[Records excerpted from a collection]
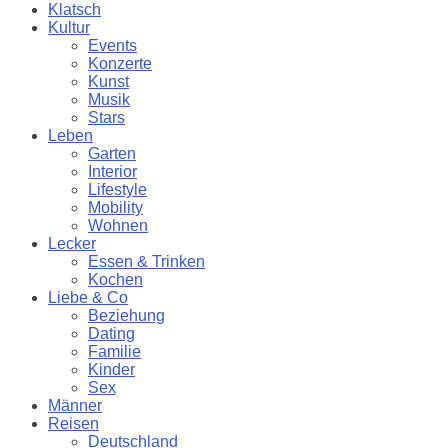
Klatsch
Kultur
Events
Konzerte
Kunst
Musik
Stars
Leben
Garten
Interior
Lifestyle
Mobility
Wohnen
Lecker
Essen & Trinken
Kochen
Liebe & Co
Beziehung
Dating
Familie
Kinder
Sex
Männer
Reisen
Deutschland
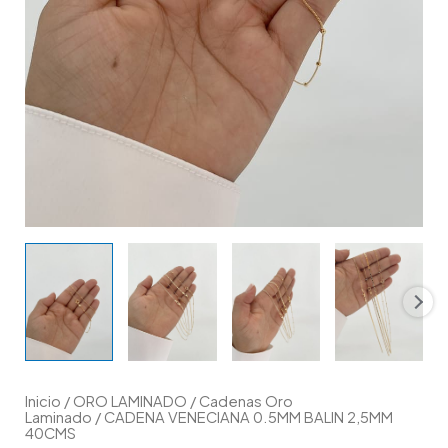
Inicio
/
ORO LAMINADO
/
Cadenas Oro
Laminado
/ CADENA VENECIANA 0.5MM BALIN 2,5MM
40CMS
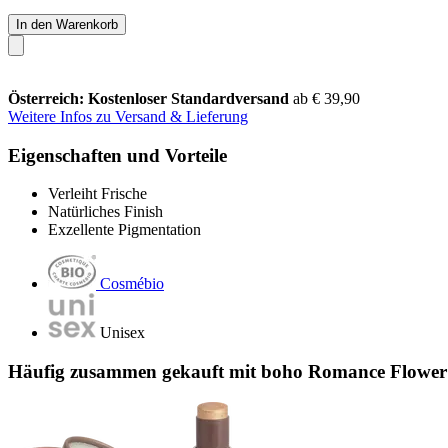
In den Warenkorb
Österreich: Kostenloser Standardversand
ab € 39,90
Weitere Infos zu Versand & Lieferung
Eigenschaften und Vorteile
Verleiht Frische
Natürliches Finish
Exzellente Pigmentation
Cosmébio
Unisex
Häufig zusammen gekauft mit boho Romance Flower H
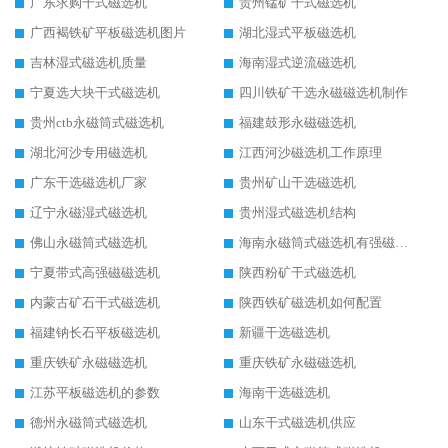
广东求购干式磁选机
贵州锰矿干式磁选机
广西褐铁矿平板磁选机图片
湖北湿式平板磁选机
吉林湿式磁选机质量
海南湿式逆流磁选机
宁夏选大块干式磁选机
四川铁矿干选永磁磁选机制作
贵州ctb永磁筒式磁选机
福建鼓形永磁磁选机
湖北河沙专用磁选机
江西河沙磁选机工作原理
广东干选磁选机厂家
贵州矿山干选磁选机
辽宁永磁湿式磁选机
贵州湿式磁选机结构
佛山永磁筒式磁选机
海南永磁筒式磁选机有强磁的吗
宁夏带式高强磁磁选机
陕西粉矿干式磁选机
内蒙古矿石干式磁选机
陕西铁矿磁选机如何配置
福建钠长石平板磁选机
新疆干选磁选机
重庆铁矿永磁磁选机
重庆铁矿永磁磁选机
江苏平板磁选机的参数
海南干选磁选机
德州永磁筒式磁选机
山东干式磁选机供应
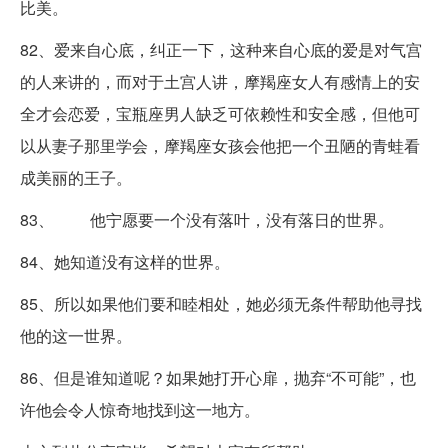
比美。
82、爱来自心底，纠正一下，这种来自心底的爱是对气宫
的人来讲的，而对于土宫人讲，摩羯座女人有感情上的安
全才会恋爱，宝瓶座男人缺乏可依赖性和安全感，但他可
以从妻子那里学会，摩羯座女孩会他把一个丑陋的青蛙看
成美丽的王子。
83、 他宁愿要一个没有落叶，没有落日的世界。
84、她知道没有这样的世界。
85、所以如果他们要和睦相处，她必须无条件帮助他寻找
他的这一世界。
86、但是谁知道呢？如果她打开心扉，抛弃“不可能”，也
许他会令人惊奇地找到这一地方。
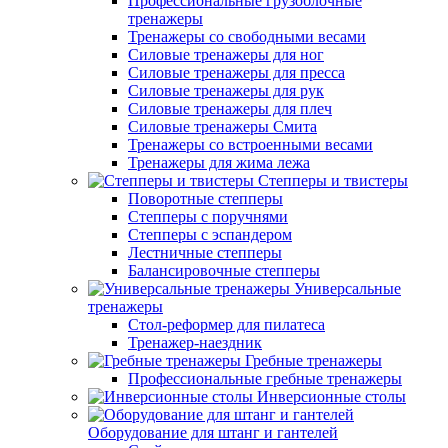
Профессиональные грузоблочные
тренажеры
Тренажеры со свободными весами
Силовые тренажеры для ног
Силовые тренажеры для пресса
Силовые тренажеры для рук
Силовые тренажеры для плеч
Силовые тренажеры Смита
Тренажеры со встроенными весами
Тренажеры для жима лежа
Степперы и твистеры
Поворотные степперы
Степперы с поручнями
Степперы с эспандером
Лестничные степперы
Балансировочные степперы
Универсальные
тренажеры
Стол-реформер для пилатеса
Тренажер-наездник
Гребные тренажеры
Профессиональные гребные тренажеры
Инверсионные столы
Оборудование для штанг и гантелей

Problem statement:
From the entries above, copy every line where the word "Профессиональные" shows up.

Output of the exercise:
Профессиональные грузоблочные
Профессиональные гребные тренажеры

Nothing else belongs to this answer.